Cleaning the Deadouts

Some good news, there are actually 10 surviving colonies. My brief entrance inspection of a few days ago didn't reveal that my hybrid kenyan which has half frames is still alive. This is indeed good news because the purpose of this particular trial was to see if I can combine the advantages of both types of hive without the disadvantages. Easily inspectable non attached combs which are as natural as possible.

The weather now is still hot getting to high 20's to 30 degrees by midday. Bees are all over the rosemary which is abundant on the hillsides. There is still some citrus in blossom too which I am sure they are taking advantage of.

The first deadout I dealt with was a layens which was previously populated by a swarm earlier this year. It was totally cotton woolled with wax moth damage. If you don't know what I mean and have never seen this here are a couple of photos to show the mess.

It is a truly horrible job and by the time you get the woolly gunk out and on the bonfire, there is precious little wax left to render. I will clean out the box, flame and boil the frames before refitting starter strips for re-use. I leave the box on it's side with the hinged lid open to allow the birds to peck out any moth larvae I have missed. I will then flame the box and steam clean the inside.

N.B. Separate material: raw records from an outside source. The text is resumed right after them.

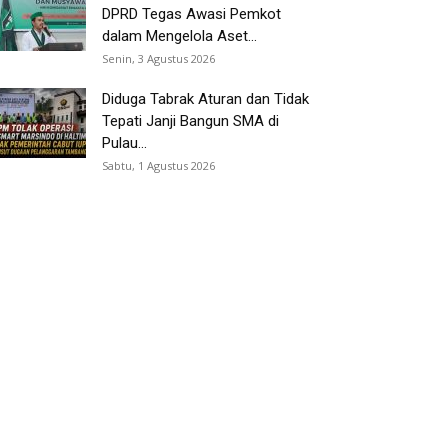
DPRD Tegas Awasi Pemkot
dalam Mengelola Aset...
Senin, 3 Agustus 2026
Diduga Tabrak Aturan dan Tidak
Tepati Janji Bangun SMA di
Pulau...
Sabtu, 1 Agustus 2026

The first warre hive deadout is easy to work out why it didn't make it, it was on it's side with the boxes exposed. A simple case of disturbance leaving the hive wide open to attack by robbers and wasps.

The next one I dealt with was a kenyan. The demise of this one was obvious as soon as I lifted the bars off. Comb collapse over several combs. I think maybe the queen was killed in the collapse. They had rebuilt some comb and one was pure drone comb. Doing this in the height of the summer was desperate for them. Even then their new combs they were building were stretching. Here are photos of there new combs showing the stretching and drone comb.

I seem to have lost two photos from this post? I will publish it and see if I can add the missing one's later.